Director: Edgar Wright
Cast: Simon Pegg, Nick Frost, Jim Broadbent, Timothy Dalton, Paddy Considine, Olivia Colman, Rafe Spall
After turning the Zombie genre upside down with Shaun of the Dead, filmmaker Edgar Wright decided to shift his attention to Action with Hot Fuzz. The film tackles the sometimes mundane aspect of everyday police work and dials it up to 11, resulting in hilarious action that just skirts on the line of parody. Hot Fuzz is an incredibly fun and rewatchable popcorn movie, so if you have some spare time, give this one a try.
The Big Short
Director: Adam McKay
Cast: Christian Bale, Steve Carell, Ryan Gosling, Finn Wittrock, Brad Pitt
The Big Short chronicles the events leading up to the U.S. financial crisis in the late 2000s, from the perspective of a group of Wall Street sharks who saw the whole thing coming. It’s a witty and hilarious tale of capitalism gone wrong and puts many of the intricacies of the financial industry into easy to digest bites, which is a testament to director Adam McKay’s confidence in this project. While the entire cast puts on stellar performances, it’s ultimately Steve Carell who steals the show, delivering one the best outings of his career.

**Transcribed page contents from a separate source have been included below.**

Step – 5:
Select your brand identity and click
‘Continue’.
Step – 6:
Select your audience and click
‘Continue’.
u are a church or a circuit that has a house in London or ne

Director/Writer: Paul Thomas Anderson
Cast: Mark Wahlberg, Julianne Moore, Burt Reynolds, Don Cheadle, John C. Reilly, William H. Macy, Heather Graham, Philip Seymour Hoffman
Leave it to Paul Thomas Anderson to craft a highly enjoyable motion picture about the burgeoning porn industry of the 1970s. While Boogie Nights boasts an incredible ensemble cast, it’s Mark Wahlberg’s energetic performance as the young Dirk Diggler that truly makes this film a force to be reckoned with. And as provocative as the film’s premise is at face value, deep down, it’s ultimately a dysfunctional family drama that’s both entertaining and heartbreaking.

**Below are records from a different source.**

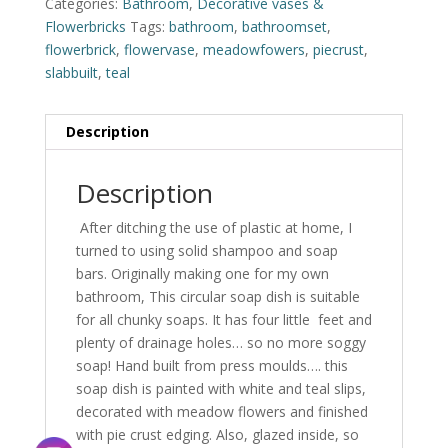
Categories:
Bathroom
,
Decorative vases &
Flowerbricks
Tags:
bathroom
,
bathroomset
,
flowerbrick
,
flowervase
,
meadowfowers
,
piecrust
,
slabbuilt
,
teal
Description
Description
After ditching the use of plastic at home, I
turned to using solid shampoo and soap
bars. Originally making one for my own
bathroom, This circular soap dish is suitable
for all chunky soaps. It has four little feet and
plenty of drainage holes… so no more soggy
soap! Hand built from press moulds…. this
soap dish is painted with white and teal slips,
decorated with meadow flowers and finished
with pie crust edging. Also, glazed inside, so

Directors: Byron Howard and Rich Moore
Cast: Ginnifer Goodwin, Jason Bateman, Jenny Slate, Idris Elba, Nate Torrence, J.K. Simmons, Bonnie Hunt, Octavia Spencer
In a world where Pixar was dominating the animated film market, leave it to Walt Disney Studios to reinvigorate the genre by using the very thing that put them on the map in the first place: talking animals. Zootopia takes the anthropomorphic animal trope to new heights, though, using the diverse and vibrant world of the titular city to tackle real-world issues, most notably racism. This film shows that Disney is willing to step out of its comfort zone, and the end result is a brilliant blend of sophisticated storytelling, tasteful humor, and thought-provoking themes that never compromise the quintessential Disney “fun factor.”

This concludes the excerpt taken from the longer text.